A comparison of methods for meta-analysis of a small number of studies with binary outcomes

Tags: Poster
Mathes T1, Kuss O2
1Institute for Research in Operative Medicine, Witten/Herdecke University, 2Institute for Biometrics and Epidemiology, German Diabetes Center, Leibniz Institute for Diabetes Research at Heinrich Heine University, Düsseldorf

Background: Meta-analyses often only include a few studies. Estimating between-study heterogeneity is difficult in these cases. An inaccurate estimation of heterogeneity can result in biased effect estimates and confidence intervals (CIs) that are too narrow. Research has shown that this is particularly true when using the DerSimonian and Laird (DLRE) heterogeneity variance estimator.

Methods: To compare different methods for meta-analysis of a small number of studies with binary outcomes.
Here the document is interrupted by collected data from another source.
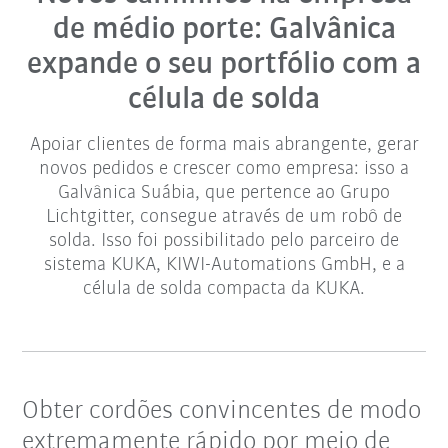
de médio porte: Galvânica
expande o seu portfólio com a
célula de solda
Apoiar clientes de forma mais abrangente, gerar
novos pedidos e crescer como empresa: isso a
Galvânica Suábia, que pertence ao Grupo
Lichtgitter, consegue através de um robô de
solda. Isso foi possibilitado pelo parceiro de
sistema KUKA, KIWI-Automations GmbH, e a
célula de solda compacta da KUKA.
Obter cordões convincentes de modo
extremamente rápido por meio de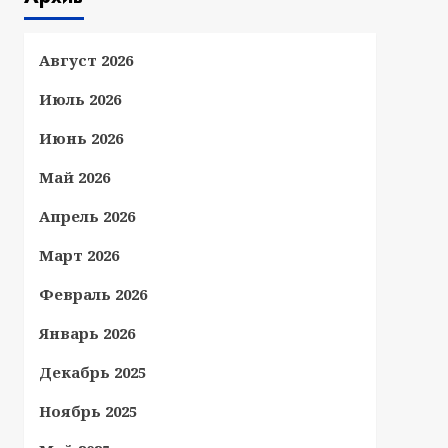
Август 2026
Июль 2026
Июнь 2026
Май 2026
Апрель 2026
Март 2026
Февраль 2026
Январь 2026
Декабрь 2025
Ноябрь 2025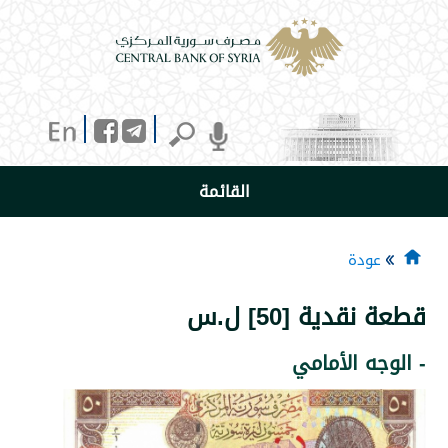
القائمة
دة
ية [50] ل.س
 الأمامي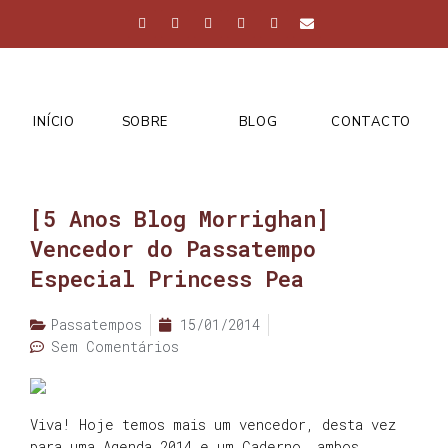
INÍCIO
SOBRE
BLOG
CONTACTO
[5 Anos Blog Morrighan]
Vencedor do Passatempo
Especial Princess Pea
Passatempos
15/01/2014
Sem Comentários
Viva! Hoje temos mais um vencedor, desta vez
para uma Agenda 2014 e um Caderno, ambos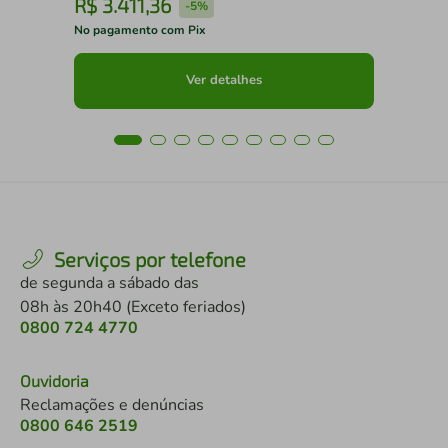
R$
3
.
411
,
36
R
-
5%
No pagamento com Pix
No 
Ver detalhes
Serviços por telefone
de segunda a sábado das
08h às 20h40 (Exceto feriados)
0800 724 4770
Ouvidoria
Reclamações e denúncias
0800 646 2519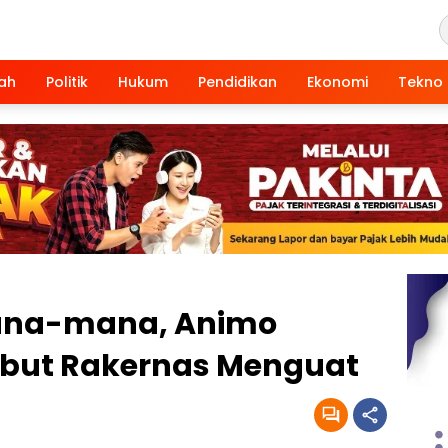
ah
Politik
Hukum
Pendidikan
Ekonomi
Tekno
Mana-mana, Animo
mbut Rakernas Menguat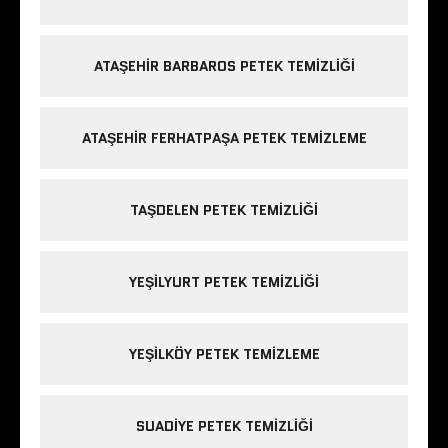
ATAŞEHIR BARBAROS PETEK TEMIZLIĞI
ATAŞEHIR FERHATPAŞA PETEK TEMIZLEME
TAŞDELEN PETEK TEMIZLIĞI
YEŞILYURT PETEK TEMIZLIĞI
YEŞILKÖY PETEK TEMIZLEME
SUADIYE PETEK TEMIZLIĞI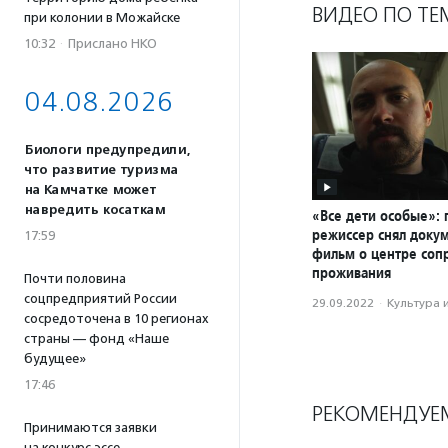
ВИДЕО ПО ТЕ
при колонии в Можайске
10:32
·
Прислано НКО
04.08.2026
Биологи предупредили,
что развитие туризма
на Камчатке может
навредить косаткам
«Все дети особые»:
режиссер снял доку
17:59
фильм о центре со
проживания
Почти половина
соцпредприятий России
29.09.2022
·
Культура 
сосредоточена в 10 регионах
страны — фонд «Наше
будущее»
17:46
РЕКОМЕНДУЕ
Принимаются заявки
на конкурс эссе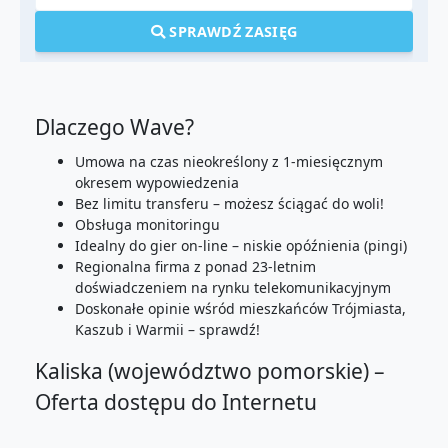
SPRAWDŹ ZASIĘG
Dlaczego Wave?
Umowa na czas nieokreślony z 1-miesięcznym
okresem wypowiedzenia
Bez limitu transferu – możesz ściągać do woli!
Obsługa monitoringu
Idealny do gier on-line – niskie opóźnienia (pingi)
Regionalna firma z ponad 23-letnim
doświadczeniem na rynku telekomunikacyjnym
Doskonałe opinie wśród mieszkańców Trójmiasta,
Kaszub i Warmii – sprawdź!
Kaliska (województwo pomorskie) –
Oferta dostępu do Internetu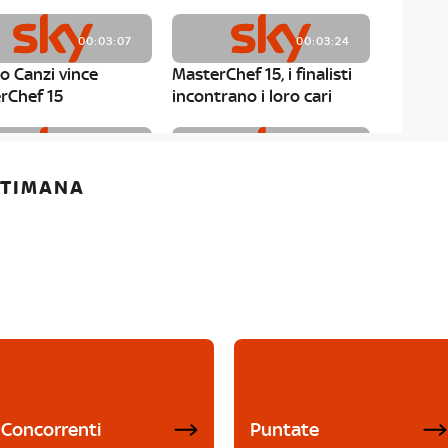
00:03:07
00:03:24
o Canzi vince
MasterChef 15, i finalisti
rChef 15
incontrano i loro cari
00:01:13
00:03:43
ETTIMANA
rChef 15, Matteo
MasterChef 15, Chef
è il primo finalista
Niederkofler ospite alla
Mystery Box
Concorrenti
Puntate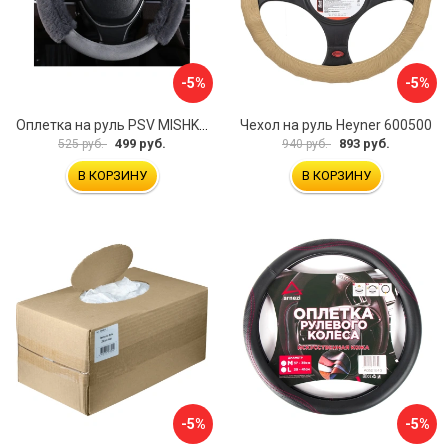
-5%
-5%
Оплетка на руль PSV MISHKA Premium 136096
Чехол на руль Heyner 600500
499 руб.
893 руб.
525 руб.
940 руб.
В КОРЗИНУ
В КОРЗИНУ
-5%
-5%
Results: We compared the DLRE method with other meta-analytic methods, including the modified Hartung-Knapp (mHK) method, the Paule-Mandel (PM) method and the beta-binominal (BB) model considering odds ratios. For the comparison of the methods for meta-analysis of few studies (≤ 5), we performed a simulation study that used true parameters from meta-analyses that had actually been performed in Cochrane Reviews to mirror meta-analyses observed in practice. For each scenario we simulated 10,000 meta-analyses. We performed various sensitivity analyses to assess the robustness of the results (effect sizes, baseline probabilities, between-study heterogeneity, 10 to 50 studies in meta-analysis). We estimated median bias, 95% empirical coverage, power and robustness to assess the performance of the methods.

Conclusions: All methods outperformed the standard DLRE method. The BB model performed best, considering the balance between correct empirical coverage and power for meta-analysis of few studies. If one is willing to accept a slightly higher type-I error rate than the nominal level for a higher power, the PM methods is an alternative.

Patient or healthcare consumer involvement: Not applicable.